Giovanna Quarin

She came to Canada from Italy’s Friuli region, and her heritage, including bocce ball, remained an integral part of her life
Giovanna Quarin
Illustration by Juliana Neufeld

Giovanna Quarin was born on Oct. 2, 1933, in Biauzzo, a village in Italy’s Friuli region, in the northeastern end of the country. Her father, Giovanni Ottogalli, died from appendicitis while mother Ida was pregnant with Giovanna; Ida was left to raise their daughter and son, Mario. (She later remarried and had another three boys.) By 13, Giovanna had left school to work full-time in the fields, and in a tobacco factory with her mother. “This was during the war,” says Rita Zoratti, Giovanna’s daughter. “They were quite poor,” but the family made do, raising rabbits to eat. In the night, Giovanna would sneak outside with a sickle in her hand and “steal grass” from a nearby landowner’s property to feed the animals, Rita says.

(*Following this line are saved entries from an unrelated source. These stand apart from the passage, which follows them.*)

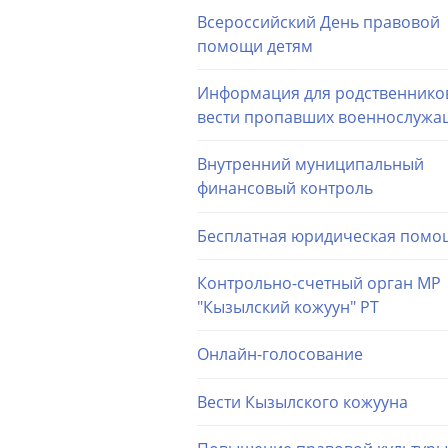
Всероссийский День правовой
помощи детям
Информация для родственнико
вести пропавших военнослужа
Внутренний муниципальный
финансовый контроль
Бесплатная юридическая помо
Контрольно-счетный орган МР
"Кызылский кожуун" РТ
Онлайн-голосование
Вести Кызылского кожууна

Giovanna dreamed of leaving her village, and at age 16, she left Biauzzo to work as a maid to a wealthy family in Florence. After four years she returned home, and struck up a correspondence with Luigi Quarin, a Friulan who’d moved to Canada (they were re-introduced through a mutual acquaintance). Luigi, who lived in Hamilton, Ont., “didn’t speak a lot of English,” Rita says, “and he wanted to marry an Italian girl.” In December 1954, Giovanna boarded a ship for Canada. She arrived on New Year’s Eve, and the couple was married on Jan. 29. The reception was held at Hamilton’s Venetian Club, where they were members.

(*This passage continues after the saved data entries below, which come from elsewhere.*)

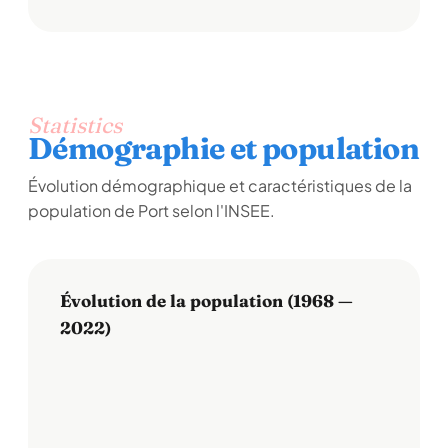
Statistics
Démographie et population
Évolution démographique et caractéristiques de la
population de Port selon l'INSEE.
Évolution de la population (1968 —
2022)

Giovanna and Luigi moved into a house in the north of the city with Luigi’s parents and brother. “It was a very Italian community,” Rita says. “There was an Italian grocery store, an Italian doctor, and everybody on the street was Italian.” Luigi worked as a roofer, and Giovanna got a job at a candy factory until their kids were born. The first, Ed Quarin, came in 1955; Rita and Linda Viola followed. At home, the family spoke the Friulan language native to their region of Italy. “Our friends all spoke Friulano, and we sang in Friulano when we got together,” Ed says. Hamilton’s Friulan community was so big that they eventually splintered off from the Venetian Club to start their own, Ed says. The Famèe Furlane of Hamilton (the name translates to “Friulan family”) was founded in 1969; Giovanna was frequently at the club cooking food for events, helping with committees, or visiting friends.

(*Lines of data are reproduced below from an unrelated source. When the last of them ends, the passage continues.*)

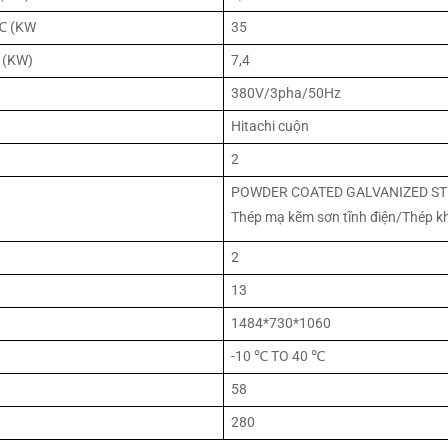
5℃ (KW
35
 (KW)
7,4
380V/3pha/50Hz
Hitachi cuộn
2
POWDER COATED GALVANIZED STE
Thép mạ kẽm sơn tĩnh điện/Thép k
2
13
1484*730*1060
-10 ℃ TO 40 ℃
58
280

When Ed was 5, the family moved into their own house in Hamilton; five years later, they moved again, to the home where Giovanna would stay for 45 years. She loved to host family dinners, cooking “every kind of animal,” Linda says, from rabbit to veal to beef. “She was always making up for the food she didn’t eat in Italy during the war,” says Linda, and was famous for making her own sausage and salami. Giovanna hosted Christmas every year, packing family members into the house to play cards, tell stories, and sing songs. “There was never a lot of money when we were growing up, but my parents were very social,” Rita says. “In the summers, we’d go to the beach with a convoy of Italian friends,” and belt out songs while one friend or another played accordion. As a singer, Giovanna “had no tone,” Rita says, “but she sang very loud to make up for it.”

When her kids were young, Giovanna went to work part-time as a caretaker at their school. “My mother was quite the joker, and really liked kids,” Rita says. “People would say to me, ‘Do you know what your mother did? She sprayed me with a water bottle!’ ” After she and Luigi retired in 1990, Giovanna had more time for a favourite hobby, bocce ball. She and other ladies from her club would travel to Windsor, Guelph or Toronto, competing against other Friulan clubs.

As they got older, Luigi’s health worsened; he developed diabetes, and showed signs of dementia. Giovanna spent more time taking care of him until he passed away last June from lung cancer. It was very difficult for Giovanna at first, Rita says: “She talked about how it was lonely, especially eating meals by herself.” Giovanna reached out to the community that had always supported her. “She was more social than ever this past year,” Rita says, spending time with friends and family (which today includes five grandkids). In July, Giovanna and her daughters went to Italy to visit her half-brother, Sergio, who still lives in Biauzzo. “That was very special for her,” Linda says.

On Sept. 4, Giovanna and a friend were driving to the Famèe Furlane club to attend a meeting when an SUV collided with their minivan. Giovanna died of her injuries at the Hamilton General Hospital (her friend survived). She was 77 years old.